Done Health and attorneys for He and Brody didn’t immediately respond to requests for comment.
The Justice Department accuses the defendants of luring drug seekers to the subscription-based healthcare service through millions of dollars of deceptive social-media advertisements.
Prosecutors say they then encouraged doctors in their network to prescribe Adderall, even when a patient didn’t qualify, helping them make $100 million in revenue from prescriptions of more than 40 million pills.
He and Brody, prosecutors say, ordered that doctors keep initial patient consultations to under 30 minutes, then set up an auto-refill option to keep patients’ prescriptions flowing without the need for follow-up appointments.
The defendants, prosecutors allege, also discouraged doctors from continuously caring for patients by refusing to pay them for any medical visits beyond the initial consultation. Instead, He and Brody paid them for the number of prescriptions they doled out, the department says.
He and Brody, the department alleges, kept the plan going after they were told that people had been posting social-media explainers on how to use Done to get easy access to Adderall and other addictive drugs.

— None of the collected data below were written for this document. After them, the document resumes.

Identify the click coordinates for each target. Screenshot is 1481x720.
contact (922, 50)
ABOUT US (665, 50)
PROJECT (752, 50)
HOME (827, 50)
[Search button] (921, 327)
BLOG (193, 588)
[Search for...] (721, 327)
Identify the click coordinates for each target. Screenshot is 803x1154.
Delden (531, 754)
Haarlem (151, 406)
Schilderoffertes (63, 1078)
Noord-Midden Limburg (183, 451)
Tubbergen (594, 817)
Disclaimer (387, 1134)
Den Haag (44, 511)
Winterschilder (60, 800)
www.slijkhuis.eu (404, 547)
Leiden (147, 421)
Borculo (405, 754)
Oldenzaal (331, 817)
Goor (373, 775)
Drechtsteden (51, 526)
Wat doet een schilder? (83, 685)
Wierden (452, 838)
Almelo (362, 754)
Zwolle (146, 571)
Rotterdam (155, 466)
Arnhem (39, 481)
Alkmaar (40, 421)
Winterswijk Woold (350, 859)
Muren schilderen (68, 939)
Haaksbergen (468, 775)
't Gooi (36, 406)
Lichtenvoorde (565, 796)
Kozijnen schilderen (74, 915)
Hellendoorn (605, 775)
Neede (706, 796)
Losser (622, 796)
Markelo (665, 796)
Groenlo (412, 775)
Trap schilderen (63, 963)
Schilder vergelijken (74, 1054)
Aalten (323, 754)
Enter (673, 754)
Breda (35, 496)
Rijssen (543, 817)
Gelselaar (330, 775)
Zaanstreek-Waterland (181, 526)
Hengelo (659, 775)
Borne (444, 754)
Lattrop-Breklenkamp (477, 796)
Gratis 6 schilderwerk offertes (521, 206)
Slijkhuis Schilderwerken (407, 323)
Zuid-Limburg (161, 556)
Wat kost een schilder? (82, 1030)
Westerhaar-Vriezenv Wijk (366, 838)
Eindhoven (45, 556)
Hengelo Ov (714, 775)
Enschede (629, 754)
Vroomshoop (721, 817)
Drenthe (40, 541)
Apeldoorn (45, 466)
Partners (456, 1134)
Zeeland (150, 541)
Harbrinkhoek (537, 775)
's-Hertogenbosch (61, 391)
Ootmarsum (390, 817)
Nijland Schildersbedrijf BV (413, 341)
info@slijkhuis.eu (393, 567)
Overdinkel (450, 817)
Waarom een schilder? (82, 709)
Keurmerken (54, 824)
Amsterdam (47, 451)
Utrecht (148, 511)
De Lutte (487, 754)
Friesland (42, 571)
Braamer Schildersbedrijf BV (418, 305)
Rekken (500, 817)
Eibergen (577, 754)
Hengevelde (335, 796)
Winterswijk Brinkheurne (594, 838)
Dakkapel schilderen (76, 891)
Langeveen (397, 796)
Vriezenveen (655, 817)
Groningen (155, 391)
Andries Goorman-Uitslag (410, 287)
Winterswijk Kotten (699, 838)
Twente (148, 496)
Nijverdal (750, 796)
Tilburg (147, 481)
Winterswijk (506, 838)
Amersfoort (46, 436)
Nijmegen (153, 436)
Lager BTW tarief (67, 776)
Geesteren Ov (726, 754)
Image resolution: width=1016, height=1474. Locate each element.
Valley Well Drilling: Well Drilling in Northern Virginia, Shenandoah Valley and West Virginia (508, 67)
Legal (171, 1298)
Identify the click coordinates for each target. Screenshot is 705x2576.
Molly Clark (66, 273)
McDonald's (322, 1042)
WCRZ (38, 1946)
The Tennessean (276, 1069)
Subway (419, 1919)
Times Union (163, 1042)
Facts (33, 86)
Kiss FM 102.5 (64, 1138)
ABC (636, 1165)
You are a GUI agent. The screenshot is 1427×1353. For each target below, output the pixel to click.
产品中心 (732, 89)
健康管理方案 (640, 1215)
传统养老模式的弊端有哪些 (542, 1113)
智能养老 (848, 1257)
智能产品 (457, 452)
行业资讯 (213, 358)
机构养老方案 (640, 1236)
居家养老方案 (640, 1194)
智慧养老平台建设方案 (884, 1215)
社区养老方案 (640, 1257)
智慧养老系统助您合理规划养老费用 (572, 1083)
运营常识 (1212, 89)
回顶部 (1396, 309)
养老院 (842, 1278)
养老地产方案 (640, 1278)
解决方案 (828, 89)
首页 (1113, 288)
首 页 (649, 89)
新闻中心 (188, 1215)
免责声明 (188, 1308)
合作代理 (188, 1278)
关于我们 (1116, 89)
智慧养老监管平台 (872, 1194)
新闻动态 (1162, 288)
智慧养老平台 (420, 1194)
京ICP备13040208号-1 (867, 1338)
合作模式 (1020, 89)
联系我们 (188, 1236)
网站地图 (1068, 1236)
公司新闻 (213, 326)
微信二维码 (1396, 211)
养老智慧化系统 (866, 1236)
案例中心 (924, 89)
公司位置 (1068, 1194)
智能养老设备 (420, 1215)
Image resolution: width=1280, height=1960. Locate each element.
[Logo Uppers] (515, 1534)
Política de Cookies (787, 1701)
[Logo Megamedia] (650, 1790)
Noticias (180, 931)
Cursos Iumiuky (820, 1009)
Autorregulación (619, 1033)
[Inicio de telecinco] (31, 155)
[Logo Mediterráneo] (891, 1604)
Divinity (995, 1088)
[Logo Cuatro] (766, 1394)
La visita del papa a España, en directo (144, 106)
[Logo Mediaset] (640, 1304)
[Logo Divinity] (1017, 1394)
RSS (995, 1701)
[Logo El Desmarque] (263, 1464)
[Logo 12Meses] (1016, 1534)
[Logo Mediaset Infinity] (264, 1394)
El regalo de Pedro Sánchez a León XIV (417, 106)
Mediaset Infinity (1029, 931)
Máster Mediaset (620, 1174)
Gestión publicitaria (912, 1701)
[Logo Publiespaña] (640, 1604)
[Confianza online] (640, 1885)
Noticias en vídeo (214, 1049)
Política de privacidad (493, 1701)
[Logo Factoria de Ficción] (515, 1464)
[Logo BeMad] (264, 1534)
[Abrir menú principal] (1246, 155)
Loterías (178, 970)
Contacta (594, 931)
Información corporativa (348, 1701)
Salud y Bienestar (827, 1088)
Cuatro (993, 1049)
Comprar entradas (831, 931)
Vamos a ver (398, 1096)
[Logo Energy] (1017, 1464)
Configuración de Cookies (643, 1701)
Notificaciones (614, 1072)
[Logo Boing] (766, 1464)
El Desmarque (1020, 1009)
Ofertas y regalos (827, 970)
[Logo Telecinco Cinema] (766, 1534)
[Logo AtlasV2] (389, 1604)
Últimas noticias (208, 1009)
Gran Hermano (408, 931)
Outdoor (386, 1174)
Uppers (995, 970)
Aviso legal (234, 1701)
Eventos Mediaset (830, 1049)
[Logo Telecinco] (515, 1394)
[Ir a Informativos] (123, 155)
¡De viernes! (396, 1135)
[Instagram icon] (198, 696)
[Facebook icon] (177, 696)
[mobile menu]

In addition to the drug-conspiracy charges, He and Brody were charged with conspiracy to obstruct justice. Prosecutors allege the pair learned about a grand-jury subpoena and “deleted documents and communications,” spoke through encrypted messages, and didn’t provide the subpoenaed documents to the grand jury.
This is the first time that anyone has been charged with operating an illegal drug-distribution scheme through a telemedicine company, according to the department.
Both He and Brody face up to 20 years in prison.